• **THE PROBLEM**
For the records below, print the lines from the line with "соглашается на их обработку (вплоть до отзыва" through the line with "продажи товаров и" exactly as written; include both end lines and exclude the rest.
═════ DATASET ENTRIES
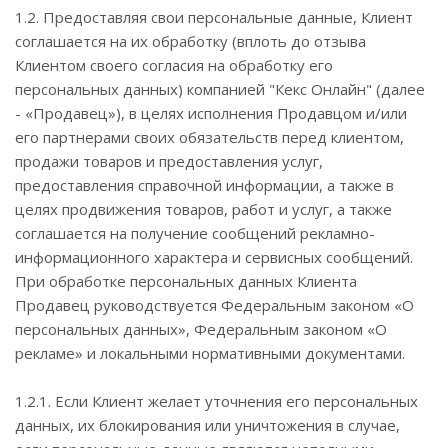
1.2. Предоставляя свои персональные данные, Клиент
соглашается на их обработку (вплоть до отзыва
Клиентом своего согласия на обработку его
персональных данных) компанией "Кекс Онлайн" (далее
- «Продавец»), в целях исполнения Продавцом и/или
его партнерами своих обязательств перед клиентом,
продажи товаров и предоставления услуг,
предоставления справочной информации, а также в
целях продвижения товаров, работ и услуг, а также
соглашается на получение сообщений рекламно-
информационного характера и сервисных сообщений.
При обработке персональных данных Клиента
Продавец руководствуется Федеральным законом «О
персональных данных», Федеральным законом «О
рекламе» и локальными нормативными документами.
1.2.1. Если Клиент желает уточнения его персональных
данных, их блокирования или уничтожения в случае,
══════════
• **ANSWER BOX**
соглашается на их обработку (вплоть до отзыва
Клиентом своего согласия на обработку его
персональных данных) компанией "Кекс Онлайн" (далее
- «Продавец»), в целях исполнения Продавцом и/или
его партнерами своих обязательств перед клиентом,
продажи товаров и предоставления услуг,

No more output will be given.